■ **What the task asks**:
Every line that contains "documentation" must be located and copied from the data.

[Saved entries]

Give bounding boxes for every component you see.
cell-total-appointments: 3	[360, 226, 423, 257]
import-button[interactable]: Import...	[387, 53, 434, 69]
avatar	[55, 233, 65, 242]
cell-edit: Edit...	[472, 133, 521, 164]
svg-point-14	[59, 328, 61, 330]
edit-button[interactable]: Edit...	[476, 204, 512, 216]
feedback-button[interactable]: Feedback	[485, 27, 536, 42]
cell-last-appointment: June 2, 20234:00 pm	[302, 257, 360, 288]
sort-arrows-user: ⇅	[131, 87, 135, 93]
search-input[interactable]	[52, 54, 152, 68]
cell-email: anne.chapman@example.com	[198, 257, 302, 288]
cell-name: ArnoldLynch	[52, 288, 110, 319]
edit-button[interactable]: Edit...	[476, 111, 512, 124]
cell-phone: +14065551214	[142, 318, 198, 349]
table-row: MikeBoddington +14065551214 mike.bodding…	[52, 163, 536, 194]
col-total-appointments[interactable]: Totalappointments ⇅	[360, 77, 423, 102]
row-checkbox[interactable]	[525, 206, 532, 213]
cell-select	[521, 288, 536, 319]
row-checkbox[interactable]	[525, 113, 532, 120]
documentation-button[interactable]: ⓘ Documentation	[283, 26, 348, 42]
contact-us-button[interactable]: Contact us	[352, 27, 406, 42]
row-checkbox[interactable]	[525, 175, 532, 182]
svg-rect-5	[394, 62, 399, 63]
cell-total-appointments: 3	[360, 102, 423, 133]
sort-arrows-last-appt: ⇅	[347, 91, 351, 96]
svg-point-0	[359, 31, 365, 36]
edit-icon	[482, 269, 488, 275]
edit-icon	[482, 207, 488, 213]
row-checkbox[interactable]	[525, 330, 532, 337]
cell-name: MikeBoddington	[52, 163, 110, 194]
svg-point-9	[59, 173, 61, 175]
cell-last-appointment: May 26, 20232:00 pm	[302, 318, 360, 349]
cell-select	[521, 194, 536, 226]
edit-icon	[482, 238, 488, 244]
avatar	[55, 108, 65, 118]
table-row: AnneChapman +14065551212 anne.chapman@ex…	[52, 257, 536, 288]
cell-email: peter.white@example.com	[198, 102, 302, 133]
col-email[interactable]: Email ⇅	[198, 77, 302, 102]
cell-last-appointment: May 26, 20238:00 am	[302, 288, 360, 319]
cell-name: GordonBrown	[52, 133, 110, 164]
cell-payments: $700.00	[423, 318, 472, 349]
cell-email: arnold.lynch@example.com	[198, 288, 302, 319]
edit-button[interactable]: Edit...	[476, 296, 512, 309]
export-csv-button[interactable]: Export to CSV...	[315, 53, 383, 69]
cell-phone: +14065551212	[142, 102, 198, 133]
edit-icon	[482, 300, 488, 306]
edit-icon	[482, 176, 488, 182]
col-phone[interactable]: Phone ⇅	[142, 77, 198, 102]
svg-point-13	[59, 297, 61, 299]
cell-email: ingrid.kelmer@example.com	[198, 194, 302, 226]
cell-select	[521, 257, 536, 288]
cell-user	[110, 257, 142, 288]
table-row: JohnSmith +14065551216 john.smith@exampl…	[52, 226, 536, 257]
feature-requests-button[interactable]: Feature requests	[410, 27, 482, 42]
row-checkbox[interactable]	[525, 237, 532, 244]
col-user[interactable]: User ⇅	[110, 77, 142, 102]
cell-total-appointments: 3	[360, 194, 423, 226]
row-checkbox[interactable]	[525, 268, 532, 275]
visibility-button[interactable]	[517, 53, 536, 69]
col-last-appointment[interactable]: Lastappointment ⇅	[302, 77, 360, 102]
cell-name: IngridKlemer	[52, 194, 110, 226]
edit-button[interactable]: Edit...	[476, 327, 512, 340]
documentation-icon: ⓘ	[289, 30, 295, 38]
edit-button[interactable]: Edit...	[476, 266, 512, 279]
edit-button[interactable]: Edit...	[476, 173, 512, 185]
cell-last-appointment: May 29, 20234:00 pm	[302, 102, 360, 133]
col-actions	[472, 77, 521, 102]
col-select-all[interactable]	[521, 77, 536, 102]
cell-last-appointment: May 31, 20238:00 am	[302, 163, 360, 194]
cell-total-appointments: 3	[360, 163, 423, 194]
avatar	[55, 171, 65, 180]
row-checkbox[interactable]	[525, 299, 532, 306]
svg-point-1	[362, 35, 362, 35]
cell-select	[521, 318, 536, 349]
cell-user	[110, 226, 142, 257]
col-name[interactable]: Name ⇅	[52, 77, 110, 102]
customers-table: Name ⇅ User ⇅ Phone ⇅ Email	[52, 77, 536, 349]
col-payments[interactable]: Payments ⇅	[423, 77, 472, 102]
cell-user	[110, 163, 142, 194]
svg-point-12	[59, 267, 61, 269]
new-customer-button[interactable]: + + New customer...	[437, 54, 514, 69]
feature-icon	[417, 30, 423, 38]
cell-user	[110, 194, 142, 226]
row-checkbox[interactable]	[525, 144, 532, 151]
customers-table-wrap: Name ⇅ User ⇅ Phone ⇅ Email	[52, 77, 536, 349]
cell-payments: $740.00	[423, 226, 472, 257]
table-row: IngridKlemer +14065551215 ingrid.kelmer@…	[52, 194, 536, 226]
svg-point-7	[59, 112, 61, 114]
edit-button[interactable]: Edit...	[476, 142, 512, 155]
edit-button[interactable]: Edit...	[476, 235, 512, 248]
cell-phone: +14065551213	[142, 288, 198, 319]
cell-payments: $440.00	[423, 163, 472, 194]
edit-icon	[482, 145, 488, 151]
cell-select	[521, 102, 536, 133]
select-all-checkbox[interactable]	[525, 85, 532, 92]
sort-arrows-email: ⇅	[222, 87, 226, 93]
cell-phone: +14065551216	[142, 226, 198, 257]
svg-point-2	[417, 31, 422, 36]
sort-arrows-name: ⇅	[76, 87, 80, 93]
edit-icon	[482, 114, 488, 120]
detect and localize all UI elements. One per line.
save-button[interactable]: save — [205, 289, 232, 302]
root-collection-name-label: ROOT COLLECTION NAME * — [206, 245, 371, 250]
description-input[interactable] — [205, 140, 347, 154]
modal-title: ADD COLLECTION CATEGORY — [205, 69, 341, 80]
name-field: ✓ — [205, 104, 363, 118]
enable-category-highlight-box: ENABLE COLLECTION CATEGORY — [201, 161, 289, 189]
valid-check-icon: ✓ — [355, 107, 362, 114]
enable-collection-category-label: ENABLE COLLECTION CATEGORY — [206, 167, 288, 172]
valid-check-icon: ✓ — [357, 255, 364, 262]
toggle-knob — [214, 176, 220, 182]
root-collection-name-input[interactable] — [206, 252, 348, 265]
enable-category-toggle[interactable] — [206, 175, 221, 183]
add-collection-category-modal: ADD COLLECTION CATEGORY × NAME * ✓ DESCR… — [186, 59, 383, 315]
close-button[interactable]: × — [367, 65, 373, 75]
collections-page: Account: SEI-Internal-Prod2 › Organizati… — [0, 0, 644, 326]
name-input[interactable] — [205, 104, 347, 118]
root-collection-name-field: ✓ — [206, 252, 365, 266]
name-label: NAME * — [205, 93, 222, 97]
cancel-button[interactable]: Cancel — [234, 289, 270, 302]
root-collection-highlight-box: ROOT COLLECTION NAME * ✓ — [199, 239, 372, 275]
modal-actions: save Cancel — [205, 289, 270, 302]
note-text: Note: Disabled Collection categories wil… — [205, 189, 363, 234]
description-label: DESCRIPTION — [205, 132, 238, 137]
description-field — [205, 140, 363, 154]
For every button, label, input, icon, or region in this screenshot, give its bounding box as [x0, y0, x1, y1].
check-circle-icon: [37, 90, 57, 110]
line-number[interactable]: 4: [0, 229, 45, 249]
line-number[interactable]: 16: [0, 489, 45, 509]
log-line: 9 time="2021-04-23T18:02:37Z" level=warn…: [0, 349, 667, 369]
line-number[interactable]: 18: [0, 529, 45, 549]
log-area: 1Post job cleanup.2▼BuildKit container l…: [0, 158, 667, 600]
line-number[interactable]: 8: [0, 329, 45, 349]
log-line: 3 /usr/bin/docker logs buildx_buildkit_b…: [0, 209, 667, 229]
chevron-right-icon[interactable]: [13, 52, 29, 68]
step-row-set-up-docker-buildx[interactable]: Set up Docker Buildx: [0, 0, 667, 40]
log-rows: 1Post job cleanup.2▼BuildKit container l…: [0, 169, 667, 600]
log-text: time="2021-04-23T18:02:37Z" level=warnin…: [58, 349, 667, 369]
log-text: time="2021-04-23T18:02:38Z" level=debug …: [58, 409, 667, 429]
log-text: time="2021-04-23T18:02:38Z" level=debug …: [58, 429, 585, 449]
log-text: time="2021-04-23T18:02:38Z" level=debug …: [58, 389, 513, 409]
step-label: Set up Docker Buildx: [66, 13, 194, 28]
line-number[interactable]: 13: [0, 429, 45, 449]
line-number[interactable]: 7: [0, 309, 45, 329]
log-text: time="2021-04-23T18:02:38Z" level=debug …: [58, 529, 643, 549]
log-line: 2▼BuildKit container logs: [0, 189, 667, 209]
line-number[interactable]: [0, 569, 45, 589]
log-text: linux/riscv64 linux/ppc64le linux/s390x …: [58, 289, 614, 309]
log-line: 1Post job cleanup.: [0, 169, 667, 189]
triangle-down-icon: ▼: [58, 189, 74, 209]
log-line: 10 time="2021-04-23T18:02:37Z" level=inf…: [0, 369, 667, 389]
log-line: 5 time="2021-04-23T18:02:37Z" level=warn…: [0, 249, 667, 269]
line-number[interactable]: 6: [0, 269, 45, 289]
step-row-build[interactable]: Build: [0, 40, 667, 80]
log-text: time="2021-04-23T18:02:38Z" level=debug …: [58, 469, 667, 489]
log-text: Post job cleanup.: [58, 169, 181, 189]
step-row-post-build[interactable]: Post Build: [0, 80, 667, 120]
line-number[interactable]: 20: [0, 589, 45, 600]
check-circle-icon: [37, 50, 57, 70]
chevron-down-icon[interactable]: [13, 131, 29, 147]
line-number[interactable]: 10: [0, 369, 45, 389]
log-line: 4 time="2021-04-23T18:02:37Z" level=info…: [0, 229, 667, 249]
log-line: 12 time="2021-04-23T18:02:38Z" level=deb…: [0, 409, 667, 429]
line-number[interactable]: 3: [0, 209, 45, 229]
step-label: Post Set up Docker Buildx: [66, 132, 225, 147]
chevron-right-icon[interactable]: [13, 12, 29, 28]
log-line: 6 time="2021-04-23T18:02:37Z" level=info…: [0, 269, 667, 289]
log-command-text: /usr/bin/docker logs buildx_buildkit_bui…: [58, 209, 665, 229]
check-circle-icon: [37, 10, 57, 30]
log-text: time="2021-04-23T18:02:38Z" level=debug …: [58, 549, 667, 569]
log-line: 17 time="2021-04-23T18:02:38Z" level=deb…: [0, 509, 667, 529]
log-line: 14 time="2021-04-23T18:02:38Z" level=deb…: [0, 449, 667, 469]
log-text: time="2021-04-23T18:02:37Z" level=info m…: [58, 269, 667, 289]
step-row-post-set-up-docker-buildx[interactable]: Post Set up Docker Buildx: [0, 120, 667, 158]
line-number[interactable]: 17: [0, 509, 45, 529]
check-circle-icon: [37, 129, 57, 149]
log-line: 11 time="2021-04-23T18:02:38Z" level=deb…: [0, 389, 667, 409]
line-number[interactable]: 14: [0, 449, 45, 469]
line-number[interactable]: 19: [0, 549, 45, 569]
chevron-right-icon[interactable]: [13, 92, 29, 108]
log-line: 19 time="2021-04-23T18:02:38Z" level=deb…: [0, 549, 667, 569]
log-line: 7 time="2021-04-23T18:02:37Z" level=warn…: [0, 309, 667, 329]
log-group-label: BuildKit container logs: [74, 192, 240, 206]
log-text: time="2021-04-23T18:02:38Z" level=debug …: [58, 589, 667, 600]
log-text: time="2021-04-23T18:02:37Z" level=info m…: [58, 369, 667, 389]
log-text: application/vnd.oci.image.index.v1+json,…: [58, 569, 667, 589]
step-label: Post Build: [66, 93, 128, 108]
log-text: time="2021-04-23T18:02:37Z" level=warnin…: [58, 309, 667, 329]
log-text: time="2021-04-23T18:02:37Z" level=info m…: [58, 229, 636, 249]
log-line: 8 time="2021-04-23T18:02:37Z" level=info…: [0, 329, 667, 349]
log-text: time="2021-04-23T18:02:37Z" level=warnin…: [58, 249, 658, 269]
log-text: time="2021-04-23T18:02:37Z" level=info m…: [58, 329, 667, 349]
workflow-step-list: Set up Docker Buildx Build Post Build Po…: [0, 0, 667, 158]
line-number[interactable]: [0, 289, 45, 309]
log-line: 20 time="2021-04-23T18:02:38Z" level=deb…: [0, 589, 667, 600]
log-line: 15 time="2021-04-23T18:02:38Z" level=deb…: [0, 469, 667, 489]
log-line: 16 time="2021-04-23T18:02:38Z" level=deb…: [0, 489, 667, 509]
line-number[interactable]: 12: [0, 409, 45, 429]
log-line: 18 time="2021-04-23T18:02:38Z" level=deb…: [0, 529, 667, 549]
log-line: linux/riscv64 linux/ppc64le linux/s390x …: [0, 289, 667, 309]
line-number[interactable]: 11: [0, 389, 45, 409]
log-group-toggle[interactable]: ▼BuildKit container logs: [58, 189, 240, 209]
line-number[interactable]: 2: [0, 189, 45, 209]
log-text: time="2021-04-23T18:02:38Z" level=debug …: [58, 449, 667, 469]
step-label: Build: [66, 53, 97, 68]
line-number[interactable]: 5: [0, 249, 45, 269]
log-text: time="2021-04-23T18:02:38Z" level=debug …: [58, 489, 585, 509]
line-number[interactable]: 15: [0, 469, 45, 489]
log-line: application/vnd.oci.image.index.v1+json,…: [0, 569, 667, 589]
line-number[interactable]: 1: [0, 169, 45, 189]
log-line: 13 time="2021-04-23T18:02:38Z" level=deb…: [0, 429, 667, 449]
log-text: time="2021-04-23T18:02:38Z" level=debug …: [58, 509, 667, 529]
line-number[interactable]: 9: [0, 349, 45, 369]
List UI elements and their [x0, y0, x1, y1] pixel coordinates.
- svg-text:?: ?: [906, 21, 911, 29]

■ **Written answer**:
documentation-button[interactable]: ⓘ Documentation	[283, 26, 348, 42]
documentation-icon: ⓘ	[289, 30, 295, 38]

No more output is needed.